Я прикусываю нижнюю губу.

— Возможно.

— Я тебя не виню. Вся эта ситуация безумна, — он поднимает руку, чтобы погладить меня по щеке, и мне плевать, что у него несколько личностей, и это только одна из них. Он мне нравится. Он мне очень нравится. — Если я попытаюсь доказать тебе, что я действительно иногда бываю вилкой, ты мне кое-что пообещаешь?

Он смотрит на меня сверху вниз, как будто я единственная женщина, которую он когда-либо хотел или мог хотеть, и у меня нет сил отказать ему.

— Все, что угодно.

— Если тебе придется трахнуть меня снова, чтобы вернуть… сделай это.

— Такое обещание легко дать.

— Неважно, в какой форме я нахожусь.

Боже мой, он действительно думает, что может превратиться в вилку.

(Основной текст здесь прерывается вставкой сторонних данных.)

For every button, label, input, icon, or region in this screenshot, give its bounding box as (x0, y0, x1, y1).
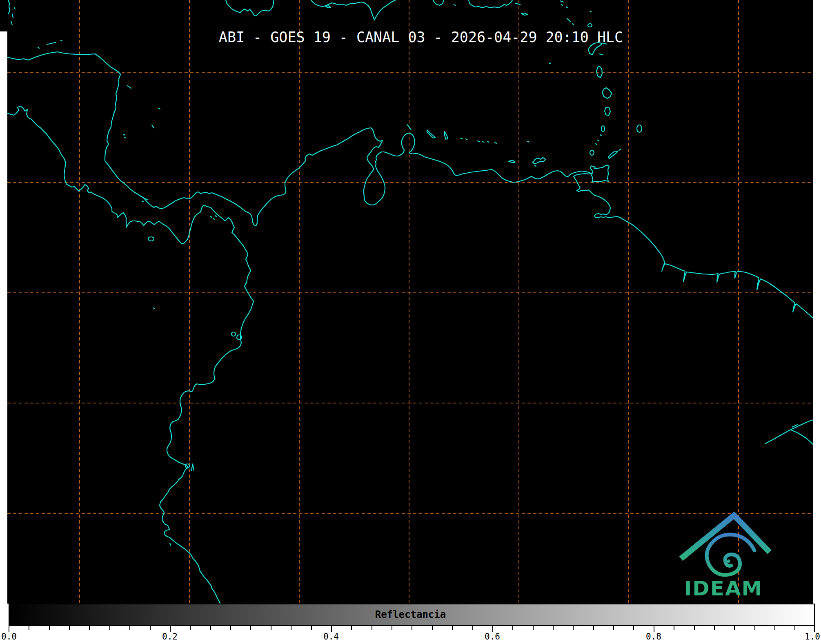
map-title: ABI - GOES 19 - CANAL 03 - 2026-04-29 20… (219, 29, 623, 45)
island-dominica (596, 66, 602, 78)
colorbar-tick-label: 1.0 (805, 632, 820, 642)
island-st-barth (566, 7, 567, 8)
island-orchila (495, 143, 496, 143)
colorbar-minor-ticks (9, 626, 815, 630)
coastline-amazon (765, 420, 813, 445)
island-tobago (608, 149, 621, 158)
island-trinidad (590, 165, 609, 182)
figure-margin-left (0, 31, 7, 604)
colorbar-major-tick (9, 626, 9, 632)
island-aruba (407, 125, 411, 130)
colorbar-tick-label: 0.4 (323, 632, 339, 642)
island-providencia (159, 108, 160, 109)
island-barbados (637, 125, 642, 132)
colorbar-tick-label: 0.0 (1, 632, 17, 642)
colorbar-major-tick (331, 626, 332, 632)
island-miskito (127, 86, 131, 88)
colorbar-major-tick (170, 626, 171, 632)
island-bonaire (445, 131, 448, 139)
island-antigua (588, 24, 592, 27)
logo-spiral (707, 535, 754, 575)
island-guanaja (61, 40, 62, 41)
island-st-croix (521, 13, 527, 15)
island-ile-a-vache (325, 6, 331, 8)
coastline-jamaica (226, 0, 274, 16)
coastline-belize (8, 0, 10, 13)
island-grenada (590, 150, 594, 155)
colorbar-tick-label: 0.6 (485, 632, 500, 642)
island-vieques (515, 3, 520, 4)
colorbar-tick-label: 0.2 (162, 632, 178, 642)
coastline-hispaniola (311, 0, 396, 20)
colorbar-major-tick (492, 626, 493, 632)
colorbar-major-tick (814, 626, 815, 632)
island-st-kitts (567, 18, 574, 25)
island-las-aves (461, 138, 467, 140)
island-barbuda (590, 11, 591, 12)
island-curacao (427, 130, 435, 138)
island-martinique (602, 88, 612, 98)
island-pearl (211, 216, 216, 219)
coastline-east-hispaniola (433, 0, 444, 5)
figure-margin-right (813, 0, 821, 604)
river-guayas (191, 464, 194, 470)
island-st-vincent (601, 126, 605, 131)
coastline-caribbean-mainland (7, 52, 813, 318)
logo-spiral-eye (727, 559, 730, 563)
island-st-lucia (605, 107, 610, 116)
island-blanquilla (527, 141, 529, 142)
ideam-logo-text: IDEAM (674, 577, 772, 600)
island-margarita (533, 158, 545, 166)
island-mona (454, 4, 455, 5)
logo-roof (681, 515, 770, 559)
lagoon-ring (237, 335, 242, 340)
island-anguilla (560, 1, 563, 5)
island-malpelo (154, 308, 155, 309)
island-cay (14, 8, 15, 9)
colorbar-tick-label: 0.8 (646, 632, 661, 642)
colorbar-label: Reflectancia (0, 609, 821, 620)
coastline-puerto-rico (469, 0, 512, 8)
island-cay (11, 21, 12, 25)
island-corn (124, 134, 126, 138)
island-los-roques (478, 141, 489, 142)
island-aves (549, 63, 550, 64)
island-grenadines (596, 135, 601, 145)
island-lobos (170, 543, 171, 545)
island-roatan (47, 42, 56, 45)
island-coiba (148, 237, 154, 241)
island-cay (12, 14, 13, 18)
island-san-andres (152, 125, 154, 128)
colorbar-major-tick (654, 626, 654, 632)
island-utila (38, 47, 39, 48)
island-tortuga (509, 160, 515, 163)
coastline-pacific-mainland (7, 106, 254, 603)
lagoon-ring (231, 332, 236, 336)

Что он будет делать, когда поймет, что не может? Это вызовет психотический срыв?

— Ты не должен ничего мне доказывать, Хью.

— Я должен, и это нормально, — он кривится.

Ворчит.

Делает еще одно болезненное выражение лица.

Снова ворчит.

— Тебе нужно в ванную? — спрашиваю я. У него такой вид, будто он пытается что-то выдавить.

Его руки сжимаются в кулаки, и он подносит их к затылку.

— Почему я, черт возьми, не могу этого сделать? Почему у меня никогда ничего не получается правильно?

И затем, прямо на моих глазах, в туманной вспышке света, он исчезает, и вилка, моя любимая вилка, падает на пол.

Боже мой, он действительно вилка.

Моя вилка.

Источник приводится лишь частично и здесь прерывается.